Scenario 1 : Using opHA4 ‘Pull’ on Primary to synchronize nmisng collections.

If the Poller has been running for a while, it would be better to move to opHA4 and then do a “Pull” to sync the data. After the sync has happened, its easy to move it back to opHAMB.
Move the desired Poller to opha4 to sync upto the latest (opha5 => opha4).

Peer: Pause the message bus on the Peer

/usr/local/omk/bin/ophad cmd producer pause

Primary: on the opHA-MB peer portal, “Pull” to sync data from Peer that has been paused.

Screenshot 2025-10-21 at 07.34.39.png

 Move the desired Poller back to opha4 (opha4 => opha5)

This command would set opHA to start using the Message bus.

/usr/local/omk/bin/ophad cmd producer start
Screenshot 2025-10-21 at 07.36.51.png


Scenario 2 : opHA-MB failover and failback commands.

State: It is possible to get the state of the Peers on the Main Primary using the cli

sudo /usr/local/omk/bin/ophad cmd consumer state

Failover: If Poller were to go down, the Mirror would take over automatically. But, once the Poller comes back online, the switchover from Mirror to Poller is not automatic.

Failback: There is a cli command to accomplish the same which needs to be run the Main Primary (and Primary)

sudo /usr/local/omk/bin/ophad cmd consumer failback <Poller Cluster ID>

There is also a way to force a Failover which again needs to be run on Main Primary (and Primary)

sudo /usr/local/omk/bin/ophad cmd consumer failover <Poller Cluster ID>

Scenario 3 : (Replication mode) If the main-primary were to go down in replication mode.
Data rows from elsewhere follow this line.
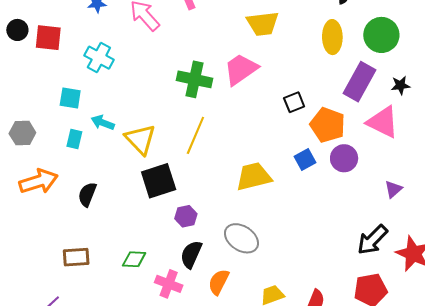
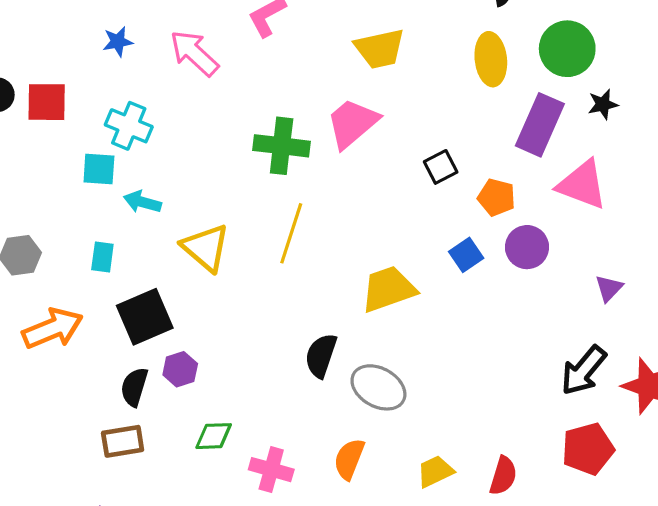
black star: (400, 85) -> (603, 104), moved
cyan square: (70, 98) -> (99, 169), moved
cyan arrow: (103, 123) -> (142, 202), moved
orange pentagon: (328, 125) -> (496, 197), size x0.7
black square: (159, 181) -> (145, 317), moved
black semicircle: (87, 194) -> (134, 387), moved
purple hexagon: (186, 216) -> (180, 369), moved
black semicircle: (191, 254) -> (321, 356), moved

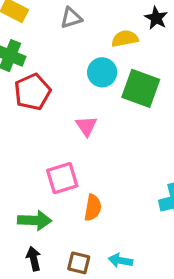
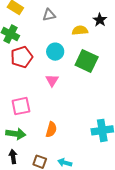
cyan circle: (102, 72) -> (55, 52), moved
pink square: (62, 178) -> (21, 106), moved

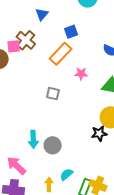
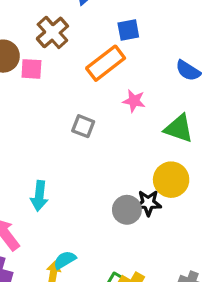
pink square: (14, 46) -> (31, 69), moved
gray circle: (53, 145) -> (127, 210), moved
cyan semicircle: (67, 174) -> (65, 260), moved

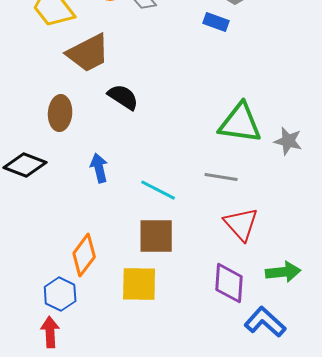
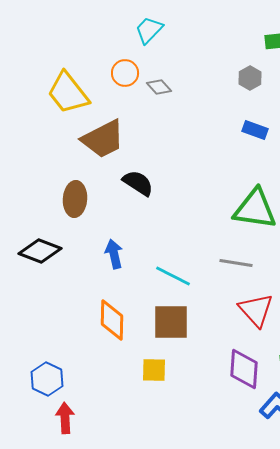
blue rectangle: (216, 22) -> (255, 130), moved
orange diamond: (84, 255) -> (112, 320), moved, turned -36
yellow square: (139, 284) -> (154, 370), size x0.7
blue hexagon: (60, 294) -> (47, 379), moved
Switching Main and Secondary Primary Servers

In the unforeseen event where the main-primary server goes down the second-primary will take over and become the primary server and ensure that the system still runs. Once we recover the main-primary server we can then restart all the services on the main-primary server, to do that run the following command.

Run as root user

systemctl restart nmis9d opchartsd opeventsd omkd ophad

To switch from the Secondary Primary back to the Main-Primary so the main-primary is the master again follow these steps:

  1. Connect to MongoDB on the master server in this case the (second-primary):

    mongosh --username opUserRW --password op42flow42 admin
  2. Update member priorities:

    cfg = rs.conf()
    cfg.members[0].priority = 0.6
    cfg.members[1].priority = 0.5
    rs.reconfig(cfg)

Enable logging:

  1. ophad logging : /usr/local/omk/conf/opCommon.json under “opha” add the line
    "ophad_logfile" : "/usr/local/omk/log/ophad.log",

     "opha" : {
          "opha_role" : "Main Primary",
          "ophad_logfile" : "/usr/local/omk/log/ophad.log",
          "ophad_streaming_apps" : [
             "nmis",
             "opevents"
          ],
  2. nats-server logging : add the lines to /etc/nats-server.conf
    log_file: "/var/log/nats-server.log"

    shankarn@opha-dev4:~$ cat /etc/nats-server.conf
    server_name: "opha-dev4.opmantek.net"
    http_port: 8222
    listen: 4222
    jetstream: enabled
    
    #tls {
    #    cert_file: "<path>"
    #    key_file:  "<path>"
    #    #ca_file:   "<path>"
    #    verify: true
    #}
    
    log_file: "/var/log/nats-server.log"

Debugging guide:

Scenario 1 : ophad doesn’t come up

Check sudo journalctl -f -u ophad

shankarn@opha-dev2:/usr/local/omk/log$ sudo journalctl -f -u ophad
-- Journal begins at Fri 2024-09-06 16:23:19 AEST. --
Aug 01 10:15:59 opha-dev2 ophad[46242]: ophad v0.0.0: agent
Aug 01 10:16:01 opha-dev2 ophad[46242]: cannot init logger: cannot create logfile open /usr/local/omk/log/ophad.log: permission denied
Aug 01 10:16:01 opha-dev2 systemd[1]: ophad.service: Main process exited, code=exited, status=1/FAILURE
Aug 01 10:16:01 opha-dev2 systemd[1]: ophad.service: Failed with result 'exit-code'.  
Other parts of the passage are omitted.